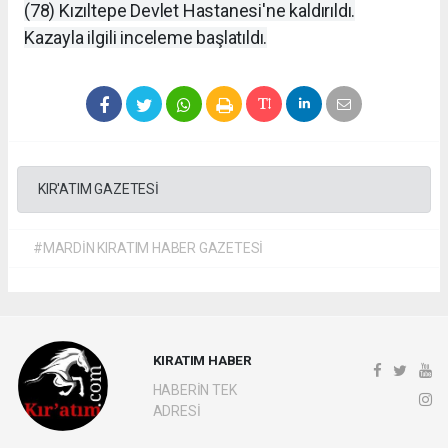
(78) Kızıltepe Devlet Hastanesi'ne kaldırıldı.
Kazayla ilgili inceleme başlatıldı.
KIR'ATIM GAZETESİ
#MARDİN KIRATIM HABER GAZETESİ
KIRATIM HABER
HABERİN TEK
ADRESİ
------------------------------------------------------------------------
● **TASK PROMPT**: Copy every line from the records above that contains the word "GAZETESİ".

● **ANSWER TO THE EXERCISE**:
KIR'ATIM GAZETESİ
#MARDİN KIRATIM HABER GAZETESİ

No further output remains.